16 March 2026, 18:18

Pflege zu Hause: Warum Eigenanteile von über 7.000 Euro Familien ruinieren

Eine Frau mit einem Baby im Arm vor einem Plakat mit der Aufschrift 'Mütterrenten: Über 20 Bundesstaaten helfen, das Zuhause zu bewahren'.

Pflege zu Hause: Warum Eigenanteile von über 7.000 Euro Familien ruinieren

Deutschlands Pflegesystem steht wegen hoher Eigenanteile zunehmend in der Kritik

Die meisten pflegebedürftigen Menschen in Deutschland – 85,9 Prozent – werden zu Hause versorgt, oft von Angehörigen. Doch diese Lösung kann Betroffene monatlich Tausende Euro kosten, ohne dass finanzielle Entlastung in Sicht ist.

Nach deutschem Recht hat die häusliche Pflege Vorrang, wie in Paragraf 3 des Elften Buchs Sozialgesetzbuch (SGB XI) festgelegt. Das Ziel: Pflegebedürftige sollen in vertrauter Umgebung bleiben, unterstützt von Familienmitgliedern oder professionellen Pflegekräften. Doch die finanzielle Belastung bleibt enorm: Die Eigenanteile für die häusliche Pflege liegen zwischen 340 und 7.441 Euro pro Monat, im Median bei 2.085 Euro – alles Kosten, die die Pflegeversicherung nicht übernimmt.
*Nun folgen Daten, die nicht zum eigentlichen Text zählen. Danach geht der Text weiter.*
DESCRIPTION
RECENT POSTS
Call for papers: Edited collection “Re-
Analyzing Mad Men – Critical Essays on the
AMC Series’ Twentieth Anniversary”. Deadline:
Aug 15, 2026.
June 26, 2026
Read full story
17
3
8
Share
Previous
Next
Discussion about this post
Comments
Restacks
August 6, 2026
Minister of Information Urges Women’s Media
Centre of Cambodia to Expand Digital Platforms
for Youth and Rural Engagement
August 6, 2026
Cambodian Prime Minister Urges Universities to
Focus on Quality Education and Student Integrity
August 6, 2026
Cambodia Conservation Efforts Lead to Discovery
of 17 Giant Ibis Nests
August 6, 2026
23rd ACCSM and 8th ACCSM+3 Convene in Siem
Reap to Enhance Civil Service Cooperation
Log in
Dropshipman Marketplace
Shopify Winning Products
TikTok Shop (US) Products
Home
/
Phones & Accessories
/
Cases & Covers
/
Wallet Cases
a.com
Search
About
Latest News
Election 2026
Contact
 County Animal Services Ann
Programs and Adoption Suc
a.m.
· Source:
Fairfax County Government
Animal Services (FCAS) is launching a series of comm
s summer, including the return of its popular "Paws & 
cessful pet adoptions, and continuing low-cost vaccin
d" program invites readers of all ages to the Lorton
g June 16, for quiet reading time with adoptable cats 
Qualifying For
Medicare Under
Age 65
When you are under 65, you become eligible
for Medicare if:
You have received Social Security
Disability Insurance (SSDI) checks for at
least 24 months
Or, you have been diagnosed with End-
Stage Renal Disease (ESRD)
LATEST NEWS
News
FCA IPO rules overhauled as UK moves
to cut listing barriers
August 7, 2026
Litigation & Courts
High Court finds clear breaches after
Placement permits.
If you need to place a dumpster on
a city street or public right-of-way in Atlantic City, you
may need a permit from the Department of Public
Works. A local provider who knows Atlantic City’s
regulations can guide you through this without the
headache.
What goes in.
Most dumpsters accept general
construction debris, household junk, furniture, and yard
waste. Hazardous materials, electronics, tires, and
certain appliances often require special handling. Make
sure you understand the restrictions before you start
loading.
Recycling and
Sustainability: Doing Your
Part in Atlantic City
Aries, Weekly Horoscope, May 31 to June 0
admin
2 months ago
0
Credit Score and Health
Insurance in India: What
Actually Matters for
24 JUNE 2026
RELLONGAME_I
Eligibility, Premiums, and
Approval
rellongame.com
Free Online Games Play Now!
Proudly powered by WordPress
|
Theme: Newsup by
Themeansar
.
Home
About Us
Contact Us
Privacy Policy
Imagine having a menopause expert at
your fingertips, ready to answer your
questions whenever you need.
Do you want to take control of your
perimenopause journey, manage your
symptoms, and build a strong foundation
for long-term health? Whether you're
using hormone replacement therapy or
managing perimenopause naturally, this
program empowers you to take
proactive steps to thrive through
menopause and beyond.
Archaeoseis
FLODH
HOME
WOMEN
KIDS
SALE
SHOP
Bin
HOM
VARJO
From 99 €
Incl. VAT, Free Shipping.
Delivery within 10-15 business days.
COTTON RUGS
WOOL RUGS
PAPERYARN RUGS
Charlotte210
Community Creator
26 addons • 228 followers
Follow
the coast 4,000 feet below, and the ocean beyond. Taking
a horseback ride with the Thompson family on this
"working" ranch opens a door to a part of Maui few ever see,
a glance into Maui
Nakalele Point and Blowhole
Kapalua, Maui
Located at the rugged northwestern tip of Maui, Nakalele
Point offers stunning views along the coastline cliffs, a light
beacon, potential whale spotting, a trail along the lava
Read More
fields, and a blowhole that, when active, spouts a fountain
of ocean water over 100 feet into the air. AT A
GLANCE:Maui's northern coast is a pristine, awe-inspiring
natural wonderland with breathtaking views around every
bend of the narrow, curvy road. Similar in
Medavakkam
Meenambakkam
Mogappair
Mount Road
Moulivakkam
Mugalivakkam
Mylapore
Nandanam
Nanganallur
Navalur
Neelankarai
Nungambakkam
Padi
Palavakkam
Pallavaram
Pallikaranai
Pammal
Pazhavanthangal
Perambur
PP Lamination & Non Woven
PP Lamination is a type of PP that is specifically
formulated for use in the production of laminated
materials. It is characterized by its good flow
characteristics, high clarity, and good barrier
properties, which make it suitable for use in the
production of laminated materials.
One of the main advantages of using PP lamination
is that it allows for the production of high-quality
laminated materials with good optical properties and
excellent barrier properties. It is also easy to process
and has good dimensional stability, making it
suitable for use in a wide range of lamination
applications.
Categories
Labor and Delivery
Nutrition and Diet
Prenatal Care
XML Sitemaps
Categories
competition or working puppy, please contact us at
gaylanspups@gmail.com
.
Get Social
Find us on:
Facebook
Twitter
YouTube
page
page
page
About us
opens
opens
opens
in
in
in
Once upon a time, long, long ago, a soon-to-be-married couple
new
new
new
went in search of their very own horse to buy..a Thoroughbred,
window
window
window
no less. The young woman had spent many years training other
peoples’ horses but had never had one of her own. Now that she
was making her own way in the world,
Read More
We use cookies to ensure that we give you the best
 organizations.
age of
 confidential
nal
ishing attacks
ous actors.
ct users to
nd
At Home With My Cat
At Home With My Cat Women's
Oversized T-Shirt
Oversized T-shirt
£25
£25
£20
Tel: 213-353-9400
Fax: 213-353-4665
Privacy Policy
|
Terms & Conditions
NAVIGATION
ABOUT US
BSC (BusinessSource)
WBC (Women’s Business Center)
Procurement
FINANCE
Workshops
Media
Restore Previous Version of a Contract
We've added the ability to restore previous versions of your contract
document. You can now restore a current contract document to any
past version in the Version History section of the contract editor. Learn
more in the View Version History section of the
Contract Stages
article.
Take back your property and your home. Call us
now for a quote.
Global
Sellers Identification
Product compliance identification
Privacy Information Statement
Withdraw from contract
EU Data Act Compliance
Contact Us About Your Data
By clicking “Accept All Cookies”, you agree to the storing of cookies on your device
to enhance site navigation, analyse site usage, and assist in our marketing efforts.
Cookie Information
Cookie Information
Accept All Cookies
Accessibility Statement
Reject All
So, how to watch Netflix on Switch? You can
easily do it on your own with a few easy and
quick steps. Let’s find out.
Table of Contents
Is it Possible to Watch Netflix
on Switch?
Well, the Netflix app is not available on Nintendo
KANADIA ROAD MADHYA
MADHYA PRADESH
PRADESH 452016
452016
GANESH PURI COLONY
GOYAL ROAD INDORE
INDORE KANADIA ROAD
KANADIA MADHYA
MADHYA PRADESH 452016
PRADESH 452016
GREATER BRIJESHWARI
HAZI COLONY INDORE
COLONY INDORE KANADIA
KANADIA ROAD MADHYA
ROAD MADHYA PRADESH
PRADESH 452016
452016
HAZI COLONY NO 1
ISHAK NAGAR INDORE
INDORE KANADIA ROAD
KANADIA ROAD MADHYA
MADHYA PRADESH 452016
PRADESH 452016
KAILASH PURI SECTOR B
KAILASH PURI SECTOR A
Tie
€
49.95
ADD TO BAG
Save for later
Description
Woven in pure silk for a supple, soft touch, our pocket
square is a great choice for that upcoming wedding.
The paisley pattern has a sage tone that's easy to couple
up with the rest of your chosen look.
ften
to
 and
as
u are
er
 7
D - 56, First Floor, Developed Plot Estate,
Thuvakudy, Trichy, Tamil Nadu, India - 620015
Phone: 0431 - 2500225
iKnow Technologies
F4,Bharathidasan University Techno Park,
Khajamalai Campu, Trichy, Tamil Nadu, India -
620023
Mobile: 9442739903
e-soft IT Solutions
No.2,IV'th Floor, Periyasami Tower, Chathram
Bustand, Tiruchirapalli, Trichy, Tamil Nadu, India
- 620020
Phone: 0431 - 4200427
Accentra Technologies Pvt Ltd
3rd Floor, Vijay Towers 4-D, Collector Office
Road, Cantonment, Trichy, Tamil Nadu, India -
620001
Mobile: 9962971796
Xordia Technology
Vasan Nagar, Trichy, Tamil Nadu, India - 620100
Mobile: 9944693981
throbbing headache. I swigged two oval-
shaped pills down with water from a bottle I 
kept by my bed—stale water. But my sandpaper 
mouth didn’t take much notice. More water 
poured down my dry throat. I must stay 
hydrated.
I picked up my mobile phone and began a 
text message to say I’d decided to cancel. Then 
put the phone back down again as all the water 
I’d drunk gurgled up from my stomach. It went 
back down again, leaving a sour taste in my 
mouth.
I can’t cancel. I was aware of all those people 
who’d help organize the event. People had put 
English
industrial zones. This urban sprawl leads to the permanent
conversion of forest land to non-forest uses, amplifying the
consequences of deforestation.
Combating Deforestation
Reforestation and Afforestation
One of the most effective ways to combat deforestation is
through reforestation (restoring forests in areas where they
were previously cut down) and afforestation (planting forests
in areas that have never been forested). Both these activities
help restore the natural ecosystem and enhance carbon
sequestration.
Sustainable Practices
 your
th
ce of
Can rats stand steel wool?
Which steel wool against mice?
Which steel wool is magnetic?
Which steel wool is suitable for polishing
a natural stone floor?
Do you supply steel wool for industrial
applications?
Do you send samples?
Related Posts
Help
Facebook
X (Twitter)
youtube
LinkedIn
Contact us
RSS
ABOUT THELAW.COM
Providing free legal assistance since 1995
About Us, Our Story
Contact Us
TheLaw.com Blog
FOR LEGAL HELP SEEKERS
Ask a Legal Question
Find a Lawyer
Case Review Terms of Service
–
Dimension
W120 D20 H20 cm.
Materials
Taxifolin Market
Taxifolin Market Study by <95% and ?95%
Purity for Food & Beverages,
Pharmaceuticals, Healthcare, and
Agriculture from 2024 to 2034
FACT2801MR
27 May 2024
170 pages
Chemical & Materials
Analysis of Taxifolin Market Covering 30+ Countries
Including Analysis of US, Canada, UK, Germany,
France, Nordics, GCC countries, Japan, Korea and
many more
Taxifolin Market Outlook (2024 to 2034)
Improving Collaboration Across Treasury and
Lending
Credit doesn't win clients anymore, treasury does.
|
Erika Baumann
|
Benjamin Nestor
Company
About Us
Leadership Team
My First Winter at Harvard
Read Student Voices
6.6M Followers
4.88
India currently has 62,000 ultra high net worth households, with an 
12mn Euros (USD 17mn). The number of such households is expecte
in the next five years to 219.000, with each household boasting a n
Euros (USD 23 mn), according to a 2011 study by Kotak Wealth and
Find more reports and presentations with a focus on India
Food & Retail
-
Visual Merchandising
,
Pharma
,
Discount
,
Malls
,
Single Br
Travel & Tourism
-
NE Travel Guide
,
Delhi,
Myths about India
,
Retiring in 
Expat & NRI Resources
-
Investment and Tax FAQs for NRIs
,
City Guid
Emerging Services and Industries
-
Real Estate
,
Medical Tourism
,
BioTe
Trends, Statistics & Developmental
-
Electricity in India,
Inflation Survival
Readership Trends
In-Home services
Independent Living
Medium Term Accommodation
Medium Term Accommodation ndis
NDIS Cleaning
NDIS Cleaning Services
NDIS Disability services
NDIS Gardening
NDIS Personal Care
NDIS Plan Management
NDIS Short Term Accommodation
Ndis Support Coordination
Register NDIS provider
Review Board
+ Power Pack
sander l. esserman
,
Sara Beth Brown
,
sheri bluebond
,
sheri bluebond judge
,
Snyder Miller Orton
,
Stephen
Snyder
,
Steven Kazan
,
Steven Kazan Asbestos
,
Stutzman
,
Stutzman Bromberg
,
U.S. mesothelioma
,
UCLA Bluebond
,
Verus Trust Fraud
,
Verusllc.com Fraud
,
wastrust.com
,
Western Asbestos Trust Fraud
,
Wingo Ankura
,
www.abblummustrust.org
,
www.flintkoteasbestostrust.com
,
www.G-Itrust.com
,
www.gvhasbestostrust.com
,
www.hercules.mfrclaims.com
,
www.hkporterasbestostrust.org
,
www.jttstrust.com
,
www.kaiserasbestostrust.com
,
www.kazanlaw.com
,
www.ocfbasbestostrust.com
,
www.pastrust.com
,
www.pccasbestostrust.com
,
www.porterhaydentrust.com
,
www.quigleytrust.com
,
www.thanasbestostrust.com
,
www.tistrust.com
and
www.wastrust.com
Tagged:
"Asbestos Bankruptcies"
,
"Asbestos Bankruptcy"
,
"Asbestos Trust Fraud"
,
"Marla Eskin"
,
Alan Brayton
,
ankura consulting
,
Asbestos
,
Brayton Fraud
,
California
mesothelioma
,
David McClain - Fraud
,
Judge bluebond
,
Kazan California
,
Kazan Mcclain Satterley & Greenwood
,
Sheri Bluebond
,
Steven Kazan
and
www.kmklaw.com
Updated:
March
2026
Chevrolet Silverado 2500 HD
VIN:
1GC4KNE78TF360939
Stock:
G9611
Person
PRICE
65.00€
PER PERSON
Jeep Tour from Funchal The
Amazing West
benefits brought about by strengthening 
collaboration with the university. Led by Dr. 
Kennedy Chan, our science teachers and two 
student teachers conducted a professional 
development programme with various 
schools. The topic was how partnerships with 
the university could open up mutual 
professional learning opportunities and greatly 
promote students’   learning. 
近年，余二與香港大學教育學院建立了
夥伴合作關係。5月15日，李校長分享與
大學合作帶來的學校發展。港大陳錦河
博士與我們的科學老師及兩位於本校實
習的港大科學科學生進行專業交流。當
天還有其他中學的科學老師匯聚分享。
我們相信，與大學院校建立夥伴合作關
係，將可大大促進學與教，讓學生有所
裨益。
Angehörige leisten im Schnitt 49 Stunden unbezahlte Pflege pro Woche, Arbeit im Wert von etwa 15 Euro pro Stunde. Trotzdem sinken die Kosten mit der Zeit nicht – anders als in Pflegeheimen, wo Zuschüsse die Belastung mildern können. Wer stationär untergebracht ist, musste 2024 im ersten Jahr durchschnittlich über 3.200 Euro monatlich selbst zahlen. In Baden-Württemberg lag der Betrag bei 2.907 Euro, bis 2026 soll er auf 3.532 Euro steigen.

Der Bundesverband wir pflegen! e.V. spricht von einem "skandalösen Ungleichgewicht". Die Organisation kritisiert, dass das System diejenigen bestraft, die sich für die häusliche Pflege entscheiden – bei Schwerstpflegebedürftigen können die Kosten über 7.000 Euro im Monat betragen. Die Bundesregierung hat zwar eine Reform bis Ende 2026 zugesagt, um die Pflege bezahlbarer und nachhaltiger zu gestalten.

Doch bis dahin bleiben viele mit den hohen, unerbittlichen Kosten allein. Die Lücke zwischen politischen Zielen und finanzieller Realität bleibt für Pflegebedürftige und ihre Familien ein drängendes Problem.